Your response should consist of the entries below, written out exactly.

● PROVIDED RECORDS:

========================

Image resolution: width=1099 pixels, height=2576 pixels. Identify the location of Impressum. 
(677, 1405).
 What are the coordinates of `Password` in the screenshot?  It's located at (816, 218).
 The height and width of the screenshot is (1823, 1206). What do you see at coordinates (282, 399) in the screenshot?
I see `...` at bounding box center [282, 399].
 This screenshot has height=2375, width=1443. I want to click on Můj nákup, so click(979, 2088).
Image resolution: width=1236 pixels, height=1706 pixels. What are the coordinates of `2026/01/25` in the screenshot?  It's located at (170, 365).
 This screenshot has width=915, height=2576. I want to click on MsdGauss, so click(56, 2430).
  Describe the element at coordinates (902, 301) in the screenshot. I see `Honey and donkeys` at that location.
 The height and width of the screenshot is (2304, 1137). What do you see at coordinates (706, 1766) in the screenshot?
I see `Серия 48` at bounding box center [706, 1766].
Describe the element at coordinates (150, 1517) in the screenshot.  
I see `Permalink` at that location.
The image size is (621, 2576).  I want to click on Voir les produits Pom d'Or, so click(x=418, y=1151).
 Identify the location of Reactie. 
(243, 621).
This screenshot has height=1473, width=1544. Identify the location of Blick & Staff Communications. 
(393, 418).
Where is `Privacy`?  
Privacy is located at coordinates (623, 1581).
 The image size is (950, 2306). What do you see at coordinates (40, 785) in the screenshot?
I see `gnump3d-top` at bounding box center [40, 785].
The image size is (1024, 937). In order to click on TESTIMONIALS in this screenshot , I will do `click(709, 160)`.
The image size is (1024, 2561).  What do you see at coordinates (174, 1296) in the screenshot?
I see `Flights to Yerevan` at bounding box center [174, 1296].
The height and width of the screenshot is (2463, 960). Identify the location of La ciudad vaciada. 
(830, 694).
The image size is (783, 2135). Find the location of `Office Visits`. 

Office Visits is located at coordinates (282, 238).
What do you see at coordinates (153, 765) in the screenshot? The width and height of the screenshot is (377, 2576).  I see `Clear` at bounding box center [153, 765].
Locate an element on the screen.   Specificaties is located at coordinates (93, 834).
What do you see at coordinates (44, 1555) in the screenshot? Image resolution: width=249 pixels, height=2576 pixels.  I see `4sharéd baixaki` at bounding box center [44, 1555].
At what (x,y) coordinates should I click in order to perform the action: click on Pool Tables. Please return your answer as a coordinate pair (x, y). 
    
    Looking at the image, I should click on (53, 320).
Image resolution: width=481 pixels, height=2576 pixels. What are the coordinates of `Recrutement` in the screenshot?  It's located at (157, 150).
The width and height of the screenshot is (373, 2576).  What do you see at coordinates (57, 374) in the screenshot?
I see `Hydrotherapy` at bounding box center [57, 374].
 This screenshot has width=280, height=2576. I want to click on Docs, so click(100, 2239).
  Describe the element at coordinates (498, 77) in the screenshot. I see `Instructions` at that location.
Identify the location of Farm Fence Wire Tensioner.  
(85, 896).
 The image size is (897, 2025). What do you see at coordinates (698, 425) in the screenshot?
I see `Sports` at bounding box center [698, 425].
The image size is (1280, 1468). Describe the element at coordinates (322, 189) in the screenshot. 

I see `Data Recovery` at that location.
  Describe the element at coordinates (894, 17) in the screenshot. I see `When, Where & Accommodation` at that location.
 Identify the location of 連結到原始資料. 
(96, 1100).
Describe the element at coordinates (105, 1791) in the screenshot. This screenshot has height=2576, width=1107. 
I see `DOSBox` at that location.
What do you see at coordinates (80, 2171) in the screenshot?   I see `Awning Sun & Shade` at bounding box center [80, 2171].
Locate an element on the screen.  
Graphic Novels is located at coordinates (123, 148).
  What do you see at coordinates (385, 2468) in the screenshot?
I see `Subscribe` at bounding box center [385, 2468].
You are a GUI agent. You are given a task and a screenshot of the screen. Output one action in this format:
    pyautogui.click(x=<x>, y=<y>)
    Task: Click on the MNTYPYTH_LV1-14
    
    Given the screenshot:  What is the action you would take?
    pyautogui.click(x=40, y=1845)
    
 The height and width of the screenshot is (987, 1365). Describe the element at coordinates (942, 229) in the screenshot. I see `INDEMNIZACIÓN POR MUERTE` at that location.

========================

● SOLUTION FOR THIS PROBLEM:
Image resolution: width=1099 pixels, height=2576 pixels. Identify the location of Impressum. 
(677, 1405).
 What are the coordinates of `Password` in the screenshot?  It's located at (816, 218).
 The height and width of the screenshot is (1823, 1206). What do you see at coordinates (282, 399) in the screenshot?
I see `...` at bounding box center [282, 399].
 This screenshot has height=2375, width=1443. I want to click on Můj nákup, so click(979, 2088).
Image resolution: width=1236 pixels, height=1706 pixels. What are the coordinates of `2026/01/25` in the screenshot?  It's located at (170, 365).
 This screenshot has width=915, height=2576. I want to click on MsdGauss, so click(56, 2430).
  Describe the element at coordinates (902, 301) in the screenshot. I see `Honey and donkeys` at that location.
 The height and width of the screenshot is (2304, 1137). What do you see at coordinates (706, 1766) in the screenshot?
I see `Серия 48` at bounding box center [706, 1766].
Describe the element at coordinates (150, 1517) in the screenshot.  
I see `Permalink` at that location.
The image size is (621, 2576).  I want to click on Voir les produits Pom d'Or, so click(x=418, y=1151).
 Identify the location of Reactie. 
(243, 621).
This screenshot has height=1473, width=1544. Identify the location of Blick & Staff Communications. 
(393, 418).
Where is `Privacy`?  
Privacy is located at coordinates (623, 1581).
 The image size is (950, 2306). What do you see at coordinates (40, 785) in the screenshot?
I see `gnump3d-top` at bounding box center [40, 785].
The image size is (1024, 937). In order to click on TESTIMONIALS in this screenshot , I will do `click(709, 160)`.
The image size is (1024, 2561).  What do you see at coordinates (174, 1296) in the screenshot?
I see `Flights to Yerevan` at bounding box center [174, 1296].
The height and width of the screenshot is (2463, 960). Identify the location of La ciudad vaciada. 
(830, 694).
The image size is (783, 2135). Find the location of `Office Visits`. 

Office Visits is located at coordinates (282, 238).
What do you see at coordinates (153, 765) in the screenshot? The width and height of the screenshot is (377, 2576).  I see `Clear` at bounding box center [153, 765].
Locate an element on the screen.   Specificaties is located at coordinates (93, 834).
What do you see at coordinates (44, 1555) in the screenshot? Image resolution: width=249 pixels, height=2576 pixels.  I see `4sharéd baixaki` at bounding box center [44, 1555].
At what (x,y) coordinates should I click in order to perform the action: click on Pool Tables. Please return your answer as a coordinate pair (x, y). 
    
    Looking at the image, I should click on (53, 320).
Image resolution: width=481 pixels, height=2576 pixels. What are the coordinates of `Recrutement` in the screenshot?  It's located at (157, 150).
The width and height of the screenshot is (373, 2576).  What do you see at coordinates (57, 374) in the screenshot?
I see `Hydrotherapy` at bounding box center [57, 374].
 This screenshot has width=280, height=2576. I want to click on Docs, so click(100, 2239).
  Describe the element at coordinates (498, 77) in the screenshot. I see `Instructions` at that location.
Identify the location of Farm Fence Wire Tensioner.  
(85, 896).
 The image size is (897, 2025). What do you see at coordinates (698, 425) in the screenshot?
I see `Sports` at bounding box center [698, 425].
The image size is (1280, 1468). Describe the element at coordinates (322, 189) in the screenshot. 

I see `Data Recovery` at that location.
  Describe the element at coordinates (894, 17) in the screenshot. I see `When, Where & Accommodation` at that location.
 Identify the location of 連結到原始資料. 
(96, 1100).
Describe the element at coordinates (105, 1791) in the screenshot. This screenshot has height=2576, width=1107. 
I see `DOSBox` at that location.
What do you see at coordinates (80, 2171) in the screenshot?   I see `Awning Sun & Shade` at bounding box center [80, 2171].
Locate an element on the screen.  
Graphic Novels is located at coordinates (123, 148).
  What do you see at coordinates (385, 2468) in the screenshot?
I see `Subscribe` at bounding box center [385, 2468].
You are a GUI agent. You are given a task and a screenshot of the screen. Output one action in this format:
    pyautogui.click(x=<x>, y=<y>)
    Task: Click on the MNTYPYTH_LV1-14
    
    Given the screenshot:  What is the action you would take?
    pyautogui.click(x=40, y=1845)
    
 The height and width of the screenshot is (987, 1365). Describe the element at coordinates (942, 229) in the screenshot. I see `INDEMNIZACIÓN POR MUERTE` at that location.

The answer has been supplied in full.